[TASK PROMPT]:
Transcribe each record exactly. Omit the pictures.

[GIVEN ENTRIES]:
^^^^^^^^
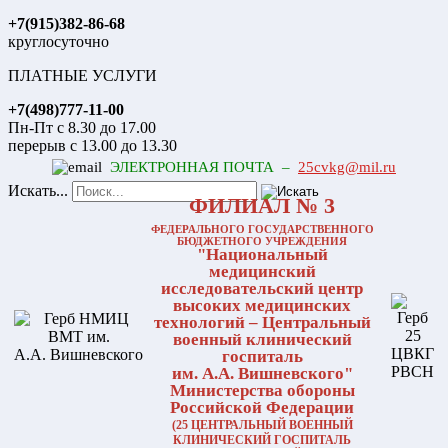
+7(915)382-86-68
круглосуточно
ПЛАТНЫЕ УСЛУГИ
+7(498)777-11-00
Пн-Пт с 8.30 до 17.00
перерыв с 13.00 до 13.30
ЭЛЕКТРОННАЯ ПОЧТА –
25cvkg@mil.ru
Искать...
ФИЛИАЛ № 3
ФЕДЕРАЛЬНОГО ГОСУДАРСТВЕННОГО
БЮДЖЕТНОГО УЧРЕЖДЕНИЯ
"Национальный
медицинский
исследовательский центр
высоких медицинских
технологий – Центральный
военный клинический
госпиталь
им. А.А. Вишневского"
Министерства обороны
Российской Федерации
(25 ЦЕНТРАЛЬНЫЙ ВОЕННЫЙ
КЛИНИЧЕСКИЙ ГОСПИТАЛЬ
^^^^^^^^
[ANSWER SECTION]:
+7(915)382-86-68
круглосуточно
ПЛАТНЫЕ УСЛУГИ
+7(498)777-11-00
Пн-Пт с 8.30 до 17.00
перерыв с 13.00 до 13.30
ЭЛЕКТРОННАЯ ПОЧТА –
25cvkg@mil.ru
Искать...
ФИЛИАЛ № 3
ФЕДЕРАЛЬНОГО ГОСУДАРСТВЕННОГО
БЮДЖЕТНОГО УЧРЕЖДЕНИЯ
"Национальный
медицинский
исследовательский центр
высоких медицинских
технологий – Центральный
военный клинический
госпиталь
им. А.А. Вишневского"
Министерства обороны
Российской Федерации
(25 ЦЕНТРАЛЬНЫЙ ВОЕННЫЙ
КЛИНИЧЕСКИЙ ГОСПИТАЛЬ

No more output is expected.